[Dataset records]
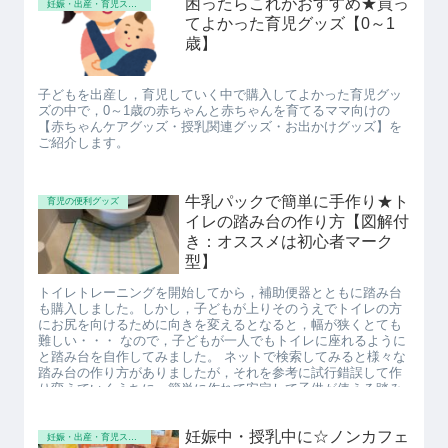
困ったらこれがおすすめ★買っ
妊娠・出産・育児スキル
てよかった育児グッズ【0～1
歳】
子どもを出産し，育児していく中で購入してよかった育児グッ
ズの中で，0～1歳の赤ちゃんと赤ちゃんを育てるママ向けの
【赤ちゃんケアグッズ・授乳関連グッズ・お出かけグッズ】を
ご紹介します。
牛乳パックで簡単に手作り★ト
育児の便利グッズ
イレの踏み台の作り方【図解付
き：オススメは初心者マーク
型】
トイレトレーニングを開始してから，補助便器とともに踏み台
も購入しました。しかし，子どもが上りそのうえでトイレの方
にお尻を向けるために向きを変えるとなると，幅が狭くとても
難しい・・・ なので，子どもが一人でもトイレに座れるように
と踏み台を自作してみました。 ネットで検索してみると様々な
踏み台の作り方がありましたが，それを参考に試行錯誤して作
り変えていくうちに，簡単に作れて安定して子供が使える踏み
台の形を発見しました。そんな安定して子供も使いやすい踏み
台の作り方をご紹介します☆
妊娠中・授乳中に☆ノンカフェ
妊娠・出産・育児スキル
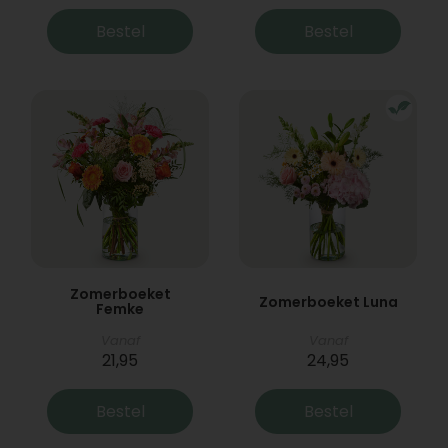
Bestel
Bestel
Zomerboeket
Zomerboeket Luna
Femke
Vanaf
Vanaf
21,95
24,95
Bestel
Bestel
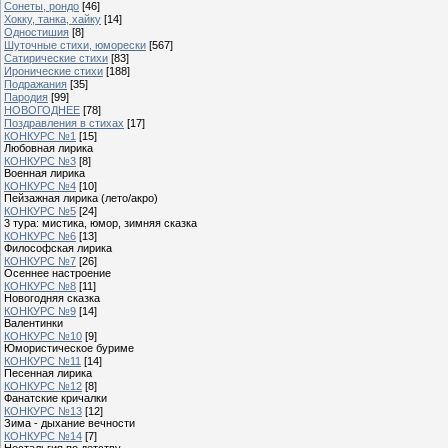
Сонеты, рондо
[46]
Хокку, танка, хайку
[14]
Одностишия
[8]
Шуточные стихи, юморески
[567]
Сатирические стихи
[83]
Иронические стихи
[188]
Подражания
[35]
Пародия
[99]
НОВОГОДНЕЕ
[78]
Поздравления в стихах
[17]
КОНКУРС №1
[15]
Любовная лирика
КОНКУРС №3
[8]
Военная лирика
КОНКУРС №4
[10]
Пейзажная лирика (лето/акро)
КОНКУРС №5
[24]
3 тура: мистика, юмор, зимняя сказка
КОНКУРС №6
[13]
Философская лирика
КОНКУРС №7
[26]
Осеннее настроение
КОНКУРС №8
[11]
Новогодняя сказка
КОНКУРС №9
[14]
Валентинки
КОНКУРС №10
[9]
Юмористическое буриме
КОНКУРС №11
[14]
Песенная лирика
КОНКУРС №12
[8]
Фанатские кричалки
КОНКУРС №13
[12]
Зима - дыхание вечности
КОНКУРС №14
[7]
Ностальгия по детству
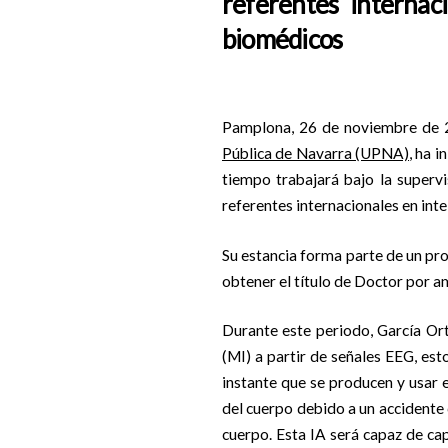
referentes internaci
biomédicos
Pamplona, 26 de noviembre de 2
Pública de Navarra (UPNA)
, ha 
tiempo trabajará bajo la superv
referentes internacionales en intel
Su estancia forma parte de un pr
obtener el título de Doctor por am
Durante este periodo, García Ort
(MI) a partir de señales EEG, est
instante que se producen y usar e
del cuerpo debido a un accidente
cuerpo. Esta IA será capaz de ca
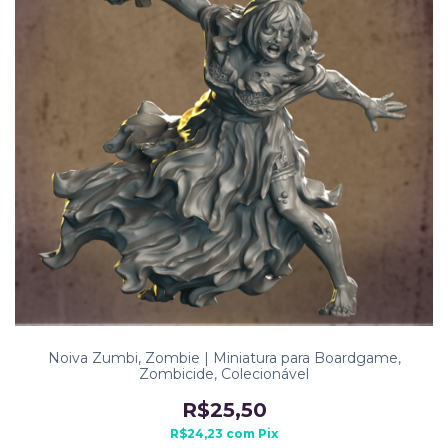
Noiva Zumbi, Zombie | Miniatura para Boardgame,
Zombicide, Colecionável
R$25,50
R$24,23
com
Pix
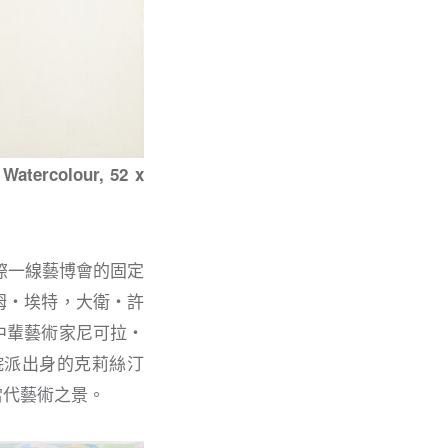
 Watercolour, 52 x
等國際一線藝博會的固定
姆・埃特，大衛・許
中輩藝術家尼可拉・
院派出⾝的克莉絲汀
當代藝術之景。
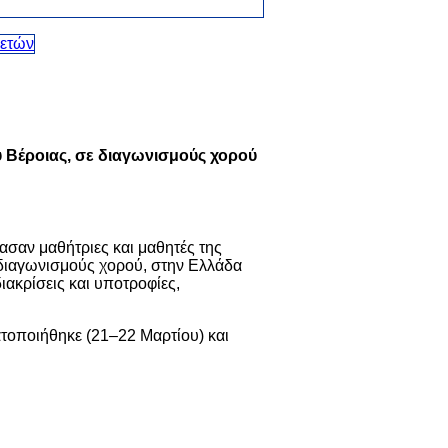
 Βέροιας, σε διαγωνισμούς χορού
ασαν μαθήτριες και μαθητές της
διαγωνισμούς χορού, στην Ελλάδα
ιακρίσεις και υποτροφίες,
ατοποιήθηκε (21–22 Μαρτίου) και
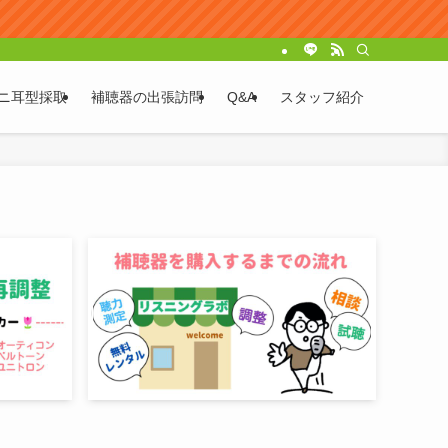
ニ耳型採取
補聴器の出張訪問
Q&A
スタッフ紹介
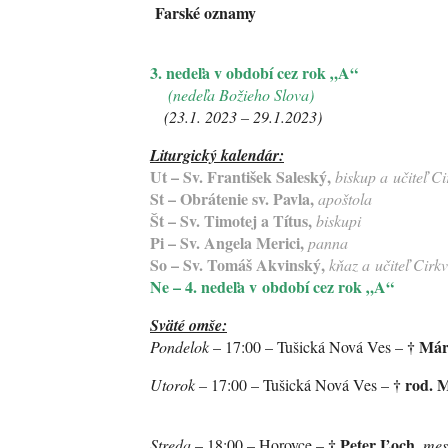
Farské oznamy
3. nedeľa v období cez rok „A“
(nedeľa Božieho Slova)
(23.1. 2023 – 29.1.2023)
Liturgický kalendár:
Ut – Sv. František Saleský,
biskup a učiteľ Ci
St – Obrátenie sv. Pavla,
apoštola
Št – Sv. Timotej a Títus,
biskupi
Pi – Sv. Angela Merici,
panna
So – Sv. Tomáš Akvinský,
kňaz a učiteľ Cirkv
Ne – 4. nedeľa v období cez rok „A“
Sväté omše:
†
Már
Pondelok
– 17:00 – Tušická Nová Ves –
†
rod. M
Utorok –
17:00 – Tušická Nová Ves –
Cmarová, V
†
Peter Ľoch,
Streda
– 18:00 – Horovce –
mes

EXERCISE GOAL:
Would you output the data above exactly as written, but with no images?

OUTPUT OF THE TASK:
困ったらこれがおすすめ★買っ
妊娠・出産・育児スキル
てよかった育児グッズ【0～1
歳】
子どもを出産し，育児していく中で購入してよかった育児グッ
ズの中で，0～1歳の赤ちゃんと赤ちゃんを育てるママ向けの
【赤ちゃんケアグッズ・授乳関連グッズ・お出かけグッズ】を
ご紹介します。
牛乳パックで簡単に手作り★ト
育児の便利グッズ
イレの踏み台の作り方【図解付
き：オススメは初心者マーク
型】
トイレトレーニングを開始してから，補助便器とともに踏み台
も購入しました。しかし，子どもが上りそのうえでトイレの方
にお尻を向けるために向きを変えるとなると，幅が狭くとても
難しい・・・ なので，子どもが一人でもトイレに座れるように
と踏み台を自作してみました。 ネットで検索してみると様々な
踏み台の作り方がありましたが，それを参考に試行錯誤して作
り変えていくうちに，簡単に作れて安定して子供が使える踏み
台の形を発見しました。そんな安定して子供も使いやすい踏み
台の作り方をご紹介します☆
妊娠中・授乳中に☆ノンカフェ
妊娠・出産・育児スキル
Bestel
Bestel
Zomerboeket
Zomerboeket Luna
Femke
Vanaf
Vanaf
21,95
24,95
Bestel
Bestel
Сонеты, рондо
[46]
Хокку, танка, хайку
[14]
Одностишия
[8]
Шуточные стихи, юморески
[567]
Сатирические стихи
[83]
Иронические стихи
[188]
Подражания
[35]
Пародия
[99]
НОВОГОДНЕЕ
[78]
Поздравления в стихах
[17]
КОНКУРС №1
[15]
Любовная лирика
КОНКУРС №3
[8]
Военная лирика
КОНКУРС №4
[10]
Пейзажная лирика (лето/акро)
КОНКУРС №5
[24]
3 тура: мистика, юмор, зимняя сказка
КОНКУРС №6
[13]
Философская лирика
КОНКУРС №7
[26]
Осеннее настроение
КОНКУРС №8
[11]
Новогодняя сказка
КОНКУРС №9
[14]
Валентинки
КОНКУРС №10
[9]
Юмористическое буриме
КОНКУРС №11
[14]
Песенная лирика
КОНКУРС №12
[8]
Фанатские кричалки
КОНКУРС №13
[12]
Зима - дыхание вечности
КОНКУРС №14
[7]
Ностальгия по детству
referentes internaci
biomédicos
Pamplona, 26 de noviembre de 2
Pública de Navarra (UPNA)
, ha 
tiempo trabajará bajo la superv
referentes internacionales en intel
Su estancia forma parte de un pr
obtener el título de Doctor por am
Durante este periodo, García Ort
(MI) a partir de señales EEG, est
instante que se producen y usar e
del cuerpo debido a un accidente
cuerpo. Esta IA será capaz de ca
Noiva Zumbi, Zombie | Miniatura para Boardgame,
Zombicide, Colecionável
R$25,50
R$24,23
com
Pix
 Watercolour, 52 x
等國際一線藝博會的固定
姆・埃特，大衛・許
中輩藝術家尼可拉・
院派出⾝的克莉絲汀
當代藝術之景。
 Βέροιας, σε διαγωνισμούς χορού
ασαν μαθήτριες και μαθητές της
διαγωνισμούς χορού, στην Ελλάδα
ιακρίσεις και υποτροφίες,
ατοποιήθηκε (21–22 Μαρτίου) και
ニ耳型採取
補聴器の出張訪問
Q&A
スタッフ紹介
Farské oznamy
3. nedeľa v období cez rok „A“
(nedeľa Božieho Slova)
(23.1. 2023 – 29.1.2023)
Liturgický kalendár:
Ut – Sv. František Saleský,
biskup a učiteľ Ci
St – Obrátenie sv. Pavla,
apoštola
Št – Sv. Timotej a Títus,
biskupi
Pi – Sv. Angela Merici,
panna
So – Sv. Tomáš Akvinský,
kňaz a učiteľ Cirkv
Ne – 4. nedeľa v období cez rok „A“
Sväté omše:
†
Már
Pondelok
– 17:00 – Tušická Nová Ves –
†
rod. M
Utorok –
17:00 – Tušická Nová Ves –
Cmarová, V
†
Peter Ľoch,
Streda
– 18:00 – Horovce –
mes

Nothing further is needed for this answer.